DESCRIPTION OF THE TASK.
Without skipping or changing anything, print all the entries.

MATERIAL SHOWN.

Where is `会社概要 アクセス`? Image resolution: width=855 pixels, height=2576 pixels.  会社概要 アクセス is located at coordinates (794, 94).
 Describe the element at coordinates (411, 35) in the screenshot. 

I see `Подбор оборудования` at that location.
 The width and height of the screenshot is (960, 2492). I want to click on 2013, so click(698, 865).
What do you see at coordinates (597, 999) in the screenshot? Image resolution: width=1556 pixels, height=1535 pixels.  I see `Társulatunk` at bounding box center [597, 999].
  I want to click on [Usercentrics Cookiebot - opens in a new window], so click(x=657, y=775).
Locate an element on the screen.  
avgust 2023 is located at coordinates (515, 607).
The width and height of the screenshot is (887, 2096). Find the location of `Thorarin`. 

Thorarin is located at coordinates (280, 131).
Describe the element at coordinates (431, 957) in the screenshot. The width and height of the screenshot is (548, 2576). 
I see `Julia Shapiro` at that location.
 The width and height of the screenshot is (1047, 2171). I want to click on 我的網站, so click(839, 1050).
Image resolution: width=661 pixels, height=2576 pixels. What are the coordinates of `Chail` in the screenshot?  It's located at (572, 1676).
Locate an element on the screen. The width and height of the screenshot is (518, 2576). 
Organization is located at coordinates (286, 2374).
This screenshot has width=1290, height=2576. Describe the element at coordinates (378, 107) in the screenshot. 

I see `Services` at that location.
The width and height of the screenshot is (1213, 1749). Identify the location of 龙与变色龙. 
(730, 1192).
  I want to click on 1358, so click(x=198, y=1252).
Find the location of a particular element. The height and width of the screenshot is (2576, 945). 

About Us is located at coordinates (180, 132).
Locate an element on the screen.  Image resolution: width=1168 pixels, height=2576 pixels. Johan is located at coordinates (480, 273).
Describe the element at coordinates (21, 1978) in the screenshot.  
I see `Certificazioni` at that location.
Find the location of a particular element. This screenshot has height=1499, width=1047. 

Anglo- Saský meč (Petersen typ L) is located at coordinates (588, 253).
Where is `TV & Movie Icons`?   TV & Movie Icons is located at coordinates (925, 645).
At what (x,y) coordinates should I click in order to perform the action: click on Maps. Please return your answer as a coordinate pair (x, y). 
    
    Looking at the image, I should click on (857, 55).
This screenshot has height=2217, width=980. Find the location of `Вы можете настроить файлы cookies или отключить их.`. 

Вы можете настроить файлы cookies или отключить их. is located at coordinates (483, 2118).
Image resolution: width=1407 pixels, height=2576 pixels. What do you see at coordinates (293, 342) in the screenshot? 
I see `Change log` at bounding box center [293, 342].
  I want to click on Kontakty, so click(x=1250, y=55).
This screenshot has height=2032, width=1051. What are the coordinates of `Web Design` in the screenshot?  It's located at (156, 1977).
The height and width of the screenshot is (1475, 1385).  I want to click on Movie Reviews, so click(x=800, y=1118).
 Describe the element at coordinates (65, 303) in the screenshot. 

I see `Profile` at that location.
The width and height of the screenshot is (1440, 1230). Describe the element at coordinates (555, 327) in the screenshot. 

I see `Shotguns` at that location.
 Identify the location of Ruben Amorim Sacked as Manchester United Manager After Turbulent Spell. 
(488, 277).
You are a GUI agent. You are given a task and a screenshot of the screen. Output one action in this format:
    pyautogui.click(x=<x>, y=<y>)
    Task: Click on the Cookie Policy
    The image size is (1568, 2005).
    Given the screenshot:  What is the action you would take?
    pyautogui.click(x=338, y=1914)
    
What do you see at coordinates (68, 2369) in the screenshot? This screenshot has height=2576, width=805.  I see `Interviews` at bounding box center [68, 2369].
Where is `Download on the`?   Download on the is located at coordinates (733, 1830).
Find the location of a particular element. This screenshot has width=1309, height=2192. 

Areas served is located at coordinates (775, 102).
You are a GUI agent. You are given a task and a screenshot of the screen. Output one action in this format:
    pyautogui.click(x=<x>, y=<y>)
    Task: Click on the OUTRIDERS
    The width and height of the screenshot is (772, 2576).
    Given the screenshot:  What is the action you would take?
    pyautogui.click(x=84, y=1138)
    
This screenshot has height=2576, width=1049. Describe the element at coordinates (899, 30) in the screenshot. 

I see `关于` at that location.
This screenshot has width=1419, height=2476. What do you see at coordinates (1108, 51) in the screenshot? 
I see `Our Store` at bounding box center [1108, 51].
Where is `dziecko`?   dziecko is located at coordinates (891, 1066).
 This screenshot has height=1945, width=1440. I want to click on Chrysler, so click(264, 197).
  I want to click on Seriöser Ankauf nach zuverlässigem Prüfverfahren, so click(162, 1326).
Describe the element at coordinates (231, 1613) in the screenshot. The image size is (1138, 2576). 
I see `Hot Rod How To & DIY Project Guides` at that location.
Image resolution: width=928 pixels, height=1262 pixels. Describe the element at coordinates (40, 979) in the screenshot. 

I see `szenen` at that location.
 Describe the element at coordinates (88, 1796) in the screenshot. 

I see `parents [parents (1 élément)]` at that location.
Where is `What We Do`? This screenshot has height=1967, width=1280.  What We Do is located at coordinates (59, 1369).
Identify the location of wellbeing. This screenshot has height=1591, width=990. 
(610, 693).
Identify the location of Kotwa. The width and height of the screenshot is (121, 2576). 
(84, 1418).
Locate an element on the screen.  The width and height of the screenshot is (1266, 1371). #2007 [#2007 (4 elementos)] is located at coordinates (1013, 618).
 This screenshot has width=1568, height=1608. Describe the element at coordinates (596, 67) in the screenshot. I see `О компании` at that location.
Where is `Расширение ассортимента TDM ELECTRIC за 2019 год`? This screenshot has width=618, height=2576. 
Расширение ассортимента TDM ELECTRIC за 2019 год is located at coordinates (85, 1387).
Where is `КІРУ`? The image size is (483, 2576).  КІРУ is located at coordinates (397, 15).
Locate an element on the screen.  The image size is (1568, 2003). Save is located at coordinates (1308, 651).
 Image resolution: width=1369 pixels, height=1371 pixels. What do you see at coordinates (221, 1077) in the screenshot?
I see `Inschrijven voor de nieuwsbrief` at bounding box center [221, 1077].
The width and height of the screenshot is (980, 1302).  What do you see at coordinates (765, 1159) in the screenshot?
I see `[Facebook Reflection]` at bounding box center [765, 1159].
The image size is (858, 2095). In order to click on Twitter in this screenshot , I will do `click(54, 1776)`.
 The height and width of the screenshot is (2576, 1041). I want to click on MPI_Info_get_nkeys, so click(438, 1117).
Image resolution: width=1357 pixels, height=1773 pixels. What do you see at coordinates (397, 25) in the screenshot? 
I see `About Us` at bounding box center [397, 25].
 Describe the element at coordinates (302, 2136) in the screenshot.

WRITTEN ANSWER.
Where is `会社概要 アクセス`? Image resolution: width=855 pixels, height=2576 pixels.  会社概要 アクセス is located at coordinates (794, 94).
 Describe the element at coordinates (411, 35) in the screenshot. 

I see `Подбор оборудования` at that location.
 The width and height of the screenshot is (960, 2492). I want to click on 2013, so click(698, 865).
What do you see at coordinates (597, 999) in the screenshot? Image resolution: width=1556 pixels, height=1535 pixels.  I see `Társulatunk` at bounding box center [597, 999].
  I want to click on [Usercentrics Cookiebot - opens in a new window], so click(x=657, y=775).
Locate an element on the screen.  
avgust 2023 is located at coordinates (515, 607).
The width and height of the screenshot is (887, 2096). Find the location of `Thorarin`. 

Thorarin is located at coordinates (280, 131).
Describe the element at coordinates (431, 957) in the screenshot. The width and height of the screenshot is (548, 2576). 
I see `Julia Shapiro` at that location.
 The width and height of the screenshot is (1047, 2171). I want to click on 我的網站, so click(839, 1050).
Image resolution: width=661 pixels, height=2576 pixels. What are the coordinates of `Chail` in the screenshot?  It's located at (572, 1676).
Locate an element on the screen. The width and height of the screenshot is (518, 2576). 
Organization is located at coordinates (286, 2374).
This screenshot has width=1290, height=2576. Describe the element at coordinates (378, 107) in the screenshot. 

I see `Services` at that location.
The width and height of the screenshot is (1213, 1749). Identify the location of 龙与变色龙. 
(730, 1192).
  I want to click on 1358, so click(x=198, y=1252).
Find the location of a particular element. The height and width of the screenshot is (2576, 945). 

About Us is located at coordinates (180, 132).
Locate an element on the screen.  Image resolution: width=1168 pixels, height=2576 pixels. Johan is located at coordinates (480, 273).
Describe the element at coordinates (21, 1978) in the screenshot.  
I see `Certificazioni` at that location.
Find the location of a particular element. This screenshot has height=1499, width=1047. 

Anglo- Saský meč (Petersen typ L) is located at coordinates (588, 253).
Where is `TV & Movie Icons`?   TV & Movie Icons is located at coordinates (925, 645).
At what (x,y) coordinates should I click in order to perform the action: click on Maps. Please return your answer as a coordinate pair (x, y). 
    
    Looking at the image, I should click on (857, 55).
This screenshot has height=2217, width=980. Find the location of `Вы можете настроить файлы cookies или отключить их.`. 

Вы можете настроить файлы cookies или отключить их. is located at coordinates (483, 2118).
Image resolution: width=1407 pixels, height=2576 pixels. What do you see at coordinates (293, 342) in the screenshot? 
I see `Change log` at bounding box center [293, 342].
  I want to click on Kontakty, so click(x=1250, y=55).
This screenshot has height=2032, width=1051. What are the coordinates of `Web Design` in the screenshot?  It's located at (156, 1977).
The height and width of the screenshot is (1475, 1385).  I want to click on Movie Reviews, so click(x=800, y=1118).
 Describe the element at coordinates (65, 303) in the screenshot. 

I see `Profile` at that location.
The width and height of the screenshot is (1440, 1230). Describe the element at coordinates (555, 327) in the screenshot. 

I see `Shotguns` at that location.
 Identify the location of Ruben Amorim Sacked as Manchester United Manager After Turbulent Spell. 
(488, 277).
You are a GUI agent. You are given a task and a screenshot of the screen. Output one action in this format:
    pyautogui.click(x=<x>, y=<y>)
    Task: Click on the Cookie Policy
    The image size is (1568, 2005).
    Given the screenshot:  What is the action you would take?
    pyautogui.click(x=338, y=1914)
    
What do you see at coordinates (68, 2369) in the screenshot? This screenshot has height=2576, width=805.  I see `Interviews` at bounding box center [68, 2369].
Where is `Download on the`?   Download on the is located at coordinates (733, 1830).
Find the location of a particular element. This screenshot has width=1309, height=2192. 

Areas served is located at coordinates (775, 102).
You are a GUI agent. You are given a task and a screenshot of the screen. Output one action in this format:
    pyautogui.click(x=<x>, y=<y>)
    Task: Click on the OUTRIDERS
    The width and height of the screenshot is (772, 2576).
    Given the screenshot:  What is the action you would take?
    pyautogui.click(x=84, y=1138)
    
This screenshot has height=2576, width=1049. Describe the element at coordinates (899, 30) in the screenshot. 

I see `关于` at that location.
This screenshot has width=1419, height=2476. What do you see at coordinates (1108, 51) in the screenshot? 
I see `Our Store` at bounding box center [1108, 51].
Where is `dziecko`?   dziecko is located at coordinates (891, 1066).
 This screenshot has height=1945, width=1440. I want to click on Chrysler, so click(264, 197).
  I want to click on Seriöser Ankauf nach zuverlässigem Prüfverfahren, so click(162, 1326).
Describe the element at coordinates (231, 1613) in the screenshot. The image size is (1138, 2576). 
I see `Hot Rod How To & DIY Project Guides` at that location.
Image resolution: width=928 pixels, height=1262 pixels. Describe the element at coordinates (40, 979) in the screenshot. 

I see `szenen` at that location.
 Describe the element at coordinates (88, 1796) in the screenshot. 

I see `parents [parents (1 élément)]` at that location.
Where is `What We Do`? This screenshot has height=1967, width=1280.  What We Do is located at coordinates (59, 1369).
Identify the location of wellbeing. This screenshot has height=1591, width=990. 
(610, 693).
Identify the location of Kotwa. The width and height of the screenshot is (121, 2576). 
(84, 1418).
Locate an element on the screen.  The width and height of the screenshot is (1266, 1371). #2007 [#2007 (4 elementos)] is located at coordinates (1013, 618).
 This screenshot has width=1568, height=1608. Describe the element at coordinates (596, 67) in the screenshot. I see `О компании` at that location.
Where is `Расширение ассортимента TDM ELECTRIC за 2019 год`? This screenshot has width=618, height=2576. 
Расширение ассортимента TDM ELECTRIC за 2019 год is located at coordinates (85, 1387).
Where is `КІРУ`? The image size is (483, 2576).  КІРУ is located at coordinates (397, 15).
Locate an element on the screen.  The image size is (1568, 2003). Save is located at coordinates (1308, 651).
 Image resolution: width=1369 pixels, height=1371 pixels. What do you see at coordinates (221, 1077) in the screenshot?
I see `Inschrijven voor de nieuwsbrief` at bounding box center [221, 1077].
The width and height of the screenshot is (980, 1302).  What do you see at coordinates (765, 1159) in the screenshot?
I see `[Facebook Reflection]` at bounding box center [765, 1159].
The image size is (858, 2095). In order to click on Twitter in this screenshot , I will do `click(54, 1776)`.
 The height and width of the screenshot is (2576, 1041). I want to click on MPI_Info_get_nkeys, so click(438, 1117).
Image resolution: width=1357 pixels, height=1773 pixels. What do you see at coordinates (397, 25) in the screenshot? 
I see `About Us` at bounding box center [397, 25].
 Describe the element at coordinates (302, 2136) in the screenshot.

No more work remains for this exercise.